The convenience sector is proving far more resilient than the British high street, according to Steve Rodell, managing director – retail, at specialist business property adviser Christie & Co.

He contrasted the experience of the c-store sector with recent problems in the high street, where closures or difficulties facing large retailers, such as Toys R Us, Debenhams, and HMV, have led to almost 20,000 jobs being lost or put at risk.

There has been a decline in employment in the convenience store sector, but it is much slower than reported on the high street, and it continues to grow year-on-year.

He said: “Figures from the Association of Convenience Stores (ACS) show that between 2016 and 2018, there were 25,000 fewer jobs, going from 290,000 to 265,000. This three-year period shows a similar decline compared with the three-month period on the high street, demonstrating a much slower rate.

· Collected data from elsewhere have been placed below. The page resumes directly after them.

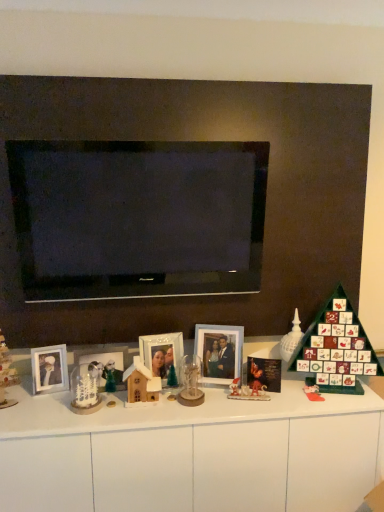 You are a GUI agent. You are given a task and a screenshot of the screen. Output one action in this format:
    pyautogui.click(x=<x>, y=<y>)
    Task: Click on the free location to the right of white frosted glass candle holder at lower left, positioned as the first candle holder in left-to-right order
    
    Given the screenshot: What is the action you would take?
    pyautogui.click(x=121, y=411) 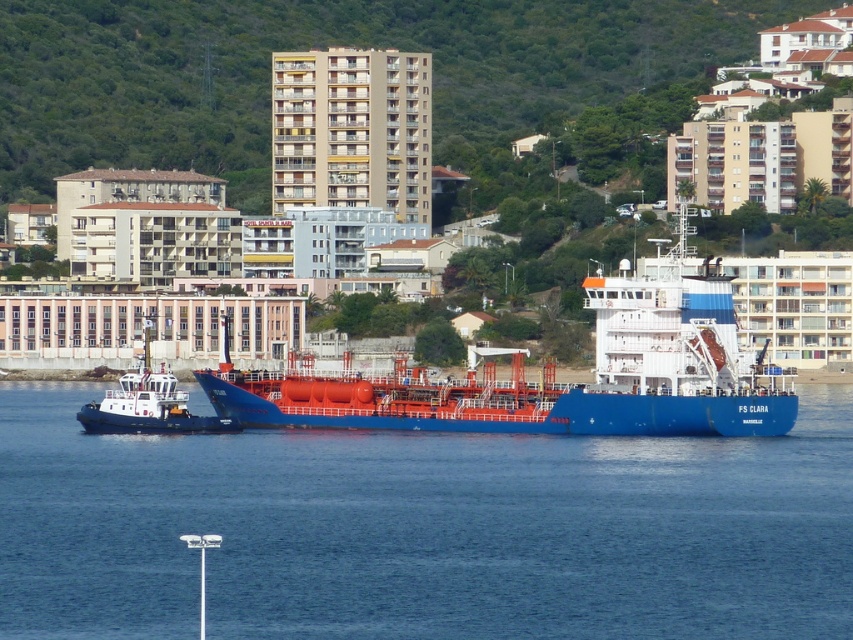 You are a harbor pilot planning to maneuver the blue matte ship at center into a nearby dock. The minimum safe distance required between the ship and any nearby structures is 1000 feet. Can the ship safely dock without violating the safety regulations?

The blue matte ship at center is 1030.60 feet away from the nearest structure. Since this distance exceeds the minimum safe requirement of 1000 feet, the ship can safely dock without violating safety regulations.

Consider the image. You are standing on the dock and see the blue matte ship at center and the blue water at center. Which object is positioned lower in the scene?

The blue water at center is located below the blue matte ship at center, so it is positioned lower in the scene.

You are standing on the deck of the FS CLARA cargo ship and want to know the distance to the point at coordinates (593, 276). Can you determine if this point is within a 1000 feet safety zone from your current position?

The point at coordinates (593, 276) is 1104.64 feet away from the viewer, which exceeds the 1000 feet safety zone. Therefore, it is outside the safety zone.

“This is down to the largely independent nature of the sector, which means that convenience store owners can survive by reducing other employees’ hours and spending more time in the store themselves. “

He added that as consumer confidence weakens, people are less likely to do a large supermarket shop and will instead do more frequent, top-up shops at convenience stores.

He concluded: “While convenience retailing has not been immune to job losses or struggles, with the likes of Conviviality entering administration in 2018 and more recently Oddbins in January 2019, it has remained resilient due to increasing consumer demand and cost-efficient operations.”